# Directions
Repeat each entry below without omitting a single word.

:::

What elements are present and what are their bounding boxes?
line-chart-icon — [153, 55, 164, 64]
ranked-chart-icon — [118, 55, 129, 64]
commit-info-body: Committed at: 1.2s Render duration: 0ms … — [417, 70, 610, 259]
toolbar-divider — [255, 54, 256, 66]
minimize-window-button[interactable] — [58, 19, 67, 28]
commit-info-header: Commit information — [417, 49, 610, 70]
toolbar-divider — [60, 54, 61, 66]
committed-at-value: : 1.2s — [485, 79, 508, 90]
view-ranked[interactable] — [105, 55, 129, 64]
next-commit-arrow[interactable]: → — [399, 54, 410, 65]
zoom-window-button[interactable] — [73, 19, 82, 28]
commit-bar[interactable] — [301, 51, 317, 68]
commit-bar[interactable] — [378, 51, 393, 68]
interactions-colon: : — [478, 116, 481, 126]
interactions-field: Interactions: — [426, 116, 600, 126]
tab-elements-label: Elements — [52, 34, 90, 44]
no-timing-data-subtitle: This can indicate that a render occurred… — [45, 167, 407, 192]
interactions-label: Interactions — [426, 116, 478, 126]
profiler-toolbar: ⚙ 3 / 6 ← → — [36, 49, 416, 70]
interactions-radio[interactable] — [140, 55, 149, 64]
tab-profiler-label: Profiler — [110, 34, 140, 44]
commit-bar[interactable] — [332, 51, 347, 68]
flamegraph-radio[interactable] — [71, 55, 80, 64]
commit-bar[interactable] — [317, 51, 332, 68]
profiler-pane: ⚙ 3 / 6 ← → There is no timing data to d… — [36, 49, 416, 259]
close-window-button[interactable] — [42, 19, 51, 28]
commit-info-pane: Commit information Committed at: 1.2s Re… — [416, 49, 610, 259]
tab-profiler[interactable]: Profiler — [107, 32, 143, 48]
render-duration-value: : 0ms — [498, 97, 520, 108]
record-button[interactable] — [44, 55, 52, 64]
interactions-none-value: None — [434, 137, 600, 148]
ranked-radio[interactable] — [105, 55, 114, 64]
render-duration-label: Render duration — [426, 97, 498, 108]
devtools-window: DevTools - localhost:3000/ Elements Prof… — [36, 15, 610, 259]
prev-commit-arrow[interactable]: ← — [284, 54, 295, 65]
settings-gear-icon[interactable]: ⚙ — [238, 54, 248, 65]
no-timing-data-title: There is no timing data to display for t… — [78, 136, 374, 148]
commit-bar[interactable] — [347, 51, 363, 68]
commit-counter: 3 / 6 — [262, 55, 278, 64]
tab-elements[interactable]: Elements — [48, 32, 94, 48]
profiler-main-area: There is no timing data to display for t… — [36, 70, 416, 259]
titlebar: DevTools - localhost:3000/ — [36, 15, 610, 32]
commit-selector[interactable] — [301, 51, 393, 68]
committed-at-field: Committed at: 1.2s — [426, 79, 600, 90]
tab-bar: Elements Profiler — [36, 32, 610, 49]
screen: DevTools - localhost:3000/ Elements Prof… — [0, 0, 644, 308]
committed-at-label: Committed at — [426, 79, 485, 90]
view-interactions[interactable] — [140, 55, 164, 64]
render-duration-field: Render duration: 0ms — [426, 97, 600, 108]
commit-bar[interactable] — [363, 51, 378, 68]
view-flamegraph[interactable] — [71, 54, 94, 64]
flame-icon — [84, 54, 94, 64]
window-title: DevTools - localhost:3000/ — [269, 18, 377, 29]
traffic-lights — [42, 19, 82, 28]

:::

# Task response
What elements are present and what are their bounding boxes?
line-chart-icon — [153, 55, 164, 64]
ranked-chart-icon — [118, 55, 129, 64]
commit-info-body: Committed at: 1.2s Render duration: 0ms … — [417, 70, 610, 259]
toolbar-divider — [255, 54, 256, 66]
minimize-window-button[interactable] — [58, 19, 67, 28]
commit-info-header: Commit information — [417, 49, 610, 70]
toolbar-divider — [60, 54, 61, 66]
committed-at-value: : 1.2s — [485, 79, 508, 90]
view-ranked[interactable] — [105, 55, 129, 64]
next-commit-arrow[interactable]: → — [399, 54, 410, 65]
zoom-window-button[interactable] — [73, 19, 82, 28]
commit-bar[interactable] — [301, 51, 317, 68]
commit-bar[interactable] — [378, 51, 393, 68]
interactions-colon: : — [478, 116, 481, 126]
interactions-field: Interactions: — [426, 116, 600, 126]
tab-elements-label: Elements — [52, 34, 90, 44]
no-timing-data-subtitle: This can indicate that a render occurred… — [45, 167, 407, 192]
interactions-label: Interactions — [426, 116, 478, 126]
profiler-toolbar: ⚙ 3 / 6 ← → — [36, 49, 416, 70]
interactions-radio[interactable] — [140, 55, 149, 64]
tab-profiler-label: Profiler — [110, 34, 140, 44]
commit-bar[interactable] — [332, 51, 347, 68]
flamegraph-radio[interactable] — [71, 55, 80, 64]
commit-bar[interactable] — [317, 51, 332, 68]
profiler-pane: ⚙ 3 / 6 ← → There is no timing data to d… — [36, 49, 416, 259]
close-window-button[interactable] — [42, 19, 51, 28]
commit-info-pane: Commit information Committed at: 1.2s Re… — [416, 49, 610, 259]
tab-profiler[interactable]: Profiler — [107, 32, 143, 48]
render-duration-value: : 0ms — [498, 97, 520, 108]
record-button[interactable] — [44, 55, 52, 64]
interactions-none-value: None — [434, 137, 600, 148]
ranked-radio[interactable] — [105, 55, 114, 64]
render-duration-label: Render duration — [426, 97, 498, 108]
devtools-window: DevTools - localhost:3000/ Elements Prof… — [36, 15, 610, 259]
prev-commit-arrow[interactable]: ← — [284, 54, 295, 65]
settings-gear-icon[interactable]: ⚙ — [238, 54, 248, 65]
no-timing-data-title: There is no timing data to display for t… — [78, 136, 374, 148]
commit-bar[interactable] — [347, 51, 363, 68]
commit-counter: 3 / 6 — [262, 55, 278, 64]
tab-elements[interactable]: Elements — [48, 32, 94, 48]
profiler-main-area: There is no timing data to display for t… — [36, 70, 416, 259]
titlebar: DevTools - localhost:3000/ — [36, 15, 610, 32]
commit-selector[interactable] — [301, 51, 393, 68]
committed-at-field: Committed at: 1.2s — [426, 79, 600, 90]
tab-bar: Elements Profiler — [36, 32, 610, 49]
screen: DevTools - localhost:3000/ Elements Prof… — [0, 0, 644, 308]
committed-at-label: Committed at — [426, 79, 485, 90]
view-interactions[interactable] — [140, 55, 164, 64]
render-duration-field: Render duration: 0ms — [426, 97, 600, 108]
commit-bar[interactable] — [363, 51, 378, 68]
view-flamegraph[interactable] — [71, 54, 94, 64]
flame-icon — [84, 54, 94, 64]
window-title: DevTools - localhost:3000/ — [269, 18, 377, 29]
traffic-lights — [42, 19, 82, 28]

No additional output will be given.